My smartphone is nearing the end of its lifetime (it's already nearly three
years old, which feels ancient in the tech scene) and I can't see myself
spending some 500 bucks on another small-screen smartphone and then spend
nearly the same amount to eventually replace my 7" tablet -- nor can I imagine
carrying both a 6" smartphone and a 7" tablet around.

------
norea-armozel
I have a Kindle Fire HDX at home which I love, but I have to be honest and
state that it wasn't a good purchase for me. I do read on my tablet and browse
the web, but I can easily do that from my desktop and my phone (imo the phone
is more useful since what I browse for is usually in regards to what I'm
seeing or doing at the time).
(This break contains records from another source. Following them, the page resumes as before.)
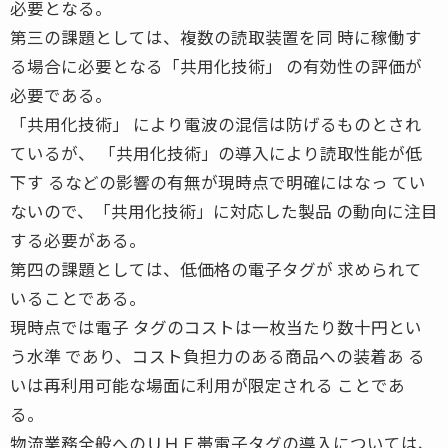
必要となる。
第三の課題としては、複数の読取装置を同 時に稼働す
る場合に必要となる「共用化技術」 の有効性の評価が
必要である。
「共用化技術」 により電波の混信は防げるものとされ
ているが、 「共用化技術」の導入により読取性能が低
下す るなどの影響の有無が現時点で明確にはなっ てい
ないので、「共用化技術」に対応した製品 の動向に注目
する必要がある。
第四の課題としては、低価格の電子タグが 求められて
いることである。
現時点では電子 タグのコストは一枚当たり数十円とい
う水準 であり、コスト負担力のある商品への装着あ る
いは再利用可能な場面に利用が限定される ことであ
る。
物流業務全般へのＵＨＦ帯電子タグの導入については、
So, I can't see myself buying a replacement for
my tablet once it dies. When that happens, I may get a Kindle Paper White, but
that's because I like to read. But I honestly don't know a single person that
owns a tablet other than myself and my mother (She reads far more than I do).
So, I think the tablet craze was a fluke more than anything.

------
jleyank
If the trend towards phablets is real and medium-long term, what is dying -
Phones or Tablets?

I also think the people reading this list, for the most part, aren't the
target market for Tablets. Netbooks, if they were allowed to live, would have
pre-empted the tablet market. As they were killed, we have
entertainment/casual devices that work well with non-techies. Lots of money
satisfying non-techies. But the renewal cycle sucks for such people,
particularly if there's no hardware reason to do so.